Material shown Start Marker

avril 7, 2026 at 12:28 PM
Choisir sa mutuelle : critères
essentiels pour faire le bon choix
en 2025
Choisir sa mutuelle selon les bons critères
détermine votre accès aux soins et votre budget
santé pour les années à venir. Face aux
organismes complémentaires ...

Material shown End Marker

_Problem_
Which lines run from the one with "détermine votre accès" through the end of the listing above? Restate them word for word, with nothing else.

_Expected output_
détermine votre accès aux soins et votre budget
santé pour les années à venir. Face aux
organismes complémentaires ...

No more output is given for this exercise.